__EXERCISE DIRECTIONS__
Search the records for the string "Tennis" and copy every line in which it appears.

•••••

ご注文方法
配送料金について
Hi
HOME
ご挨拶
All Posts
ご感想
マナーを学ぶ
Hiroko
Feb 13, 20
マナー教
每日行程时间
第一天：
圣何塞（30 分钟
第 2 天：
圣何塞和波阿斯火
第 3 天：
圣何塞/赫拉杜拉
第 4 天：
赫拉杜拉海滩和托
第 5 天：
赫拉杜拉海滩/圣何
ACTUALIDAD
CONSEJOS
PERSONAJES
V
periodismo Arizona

•••••

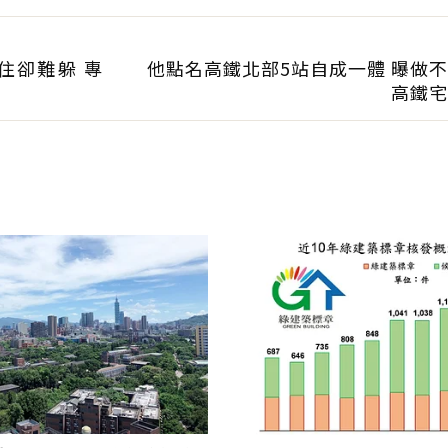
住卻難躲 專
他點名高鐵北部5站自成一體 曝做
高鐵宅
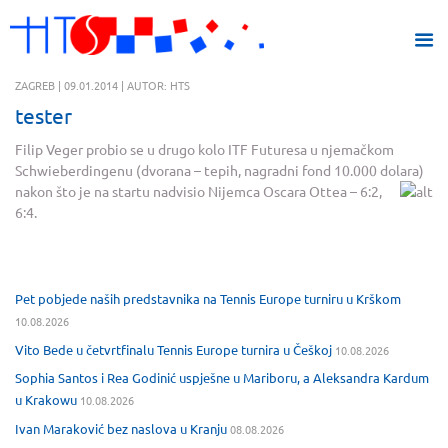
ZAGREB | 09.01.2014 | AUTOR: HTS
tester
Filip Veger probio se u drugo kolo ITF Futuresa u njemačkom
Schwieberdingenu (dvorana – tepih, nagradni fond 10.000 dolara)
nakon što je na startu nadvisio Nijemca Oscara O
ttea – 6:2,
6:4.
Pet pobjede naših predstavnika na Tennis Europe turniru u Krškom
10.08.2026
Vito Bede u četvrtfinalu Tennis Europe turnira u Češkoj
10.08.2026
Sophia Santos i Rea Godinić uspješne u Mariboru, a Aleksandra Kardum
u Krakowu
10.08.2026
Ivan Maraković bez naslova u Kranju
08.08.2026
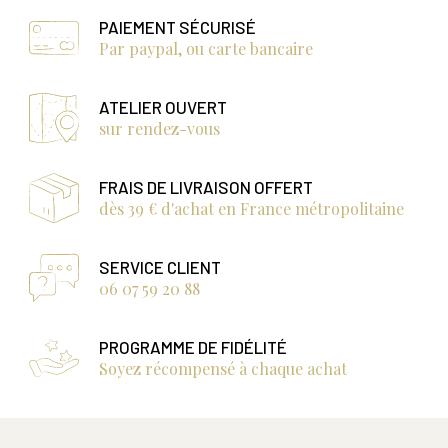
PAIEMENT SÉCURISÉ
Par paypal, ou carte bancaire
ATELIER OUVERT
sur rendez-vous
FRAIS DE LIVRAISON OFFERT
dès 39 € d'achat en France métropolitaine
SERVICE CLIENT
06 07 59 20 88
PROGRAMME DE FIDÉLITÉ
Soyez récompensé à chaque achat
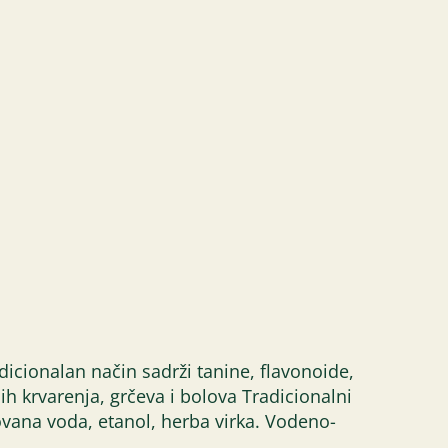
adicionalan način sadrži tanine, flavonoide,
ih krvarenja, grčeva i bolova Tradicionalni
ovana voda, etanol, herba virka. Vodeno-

•••••

__REPLY__
Pet pobjede naših predstavnika na Tennis Europe turniru u Krškom
Vito Bede u četvrtfinalu Tennis Europe turnira u Češkoj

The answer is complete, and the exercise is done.